- _What you have to do_
At the line containing "ANTIGUA FÁBRICA DE", start repeating the entries exactly, and continue through the last line.

** Provided data follows **

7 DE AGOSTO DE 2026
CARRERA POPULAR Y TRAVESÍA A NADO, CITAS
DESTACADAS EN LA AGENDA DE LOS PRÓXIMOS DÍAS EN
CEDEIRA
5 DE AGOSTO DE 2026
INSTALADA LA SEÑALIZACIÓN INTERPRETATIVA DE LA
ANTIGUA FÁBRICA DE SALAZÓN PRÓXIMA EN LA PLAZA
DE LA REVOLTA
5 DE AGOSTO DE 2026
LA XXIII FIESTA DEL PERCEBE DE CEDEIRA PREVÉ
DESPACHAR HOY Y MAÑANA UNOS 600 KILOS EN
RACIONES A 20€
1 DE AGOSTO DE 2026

** End of Provided data **

- _Solution for this exercise_
ANTIGUA FÁBRICA DE SALAZÓN PRÓXIMA EN LA PLAZA
DE LA REVOLTA
5 DE AGOSTO DE 2026
LA XXIII FIESTA DEL PERCEBE DE CEDEIRA PREVÉ
DESPACHAR HOY Y MAÑANA UNOS 600 KILOS EN
RACIONES A 20€
1 DE AGOSTO DE 2026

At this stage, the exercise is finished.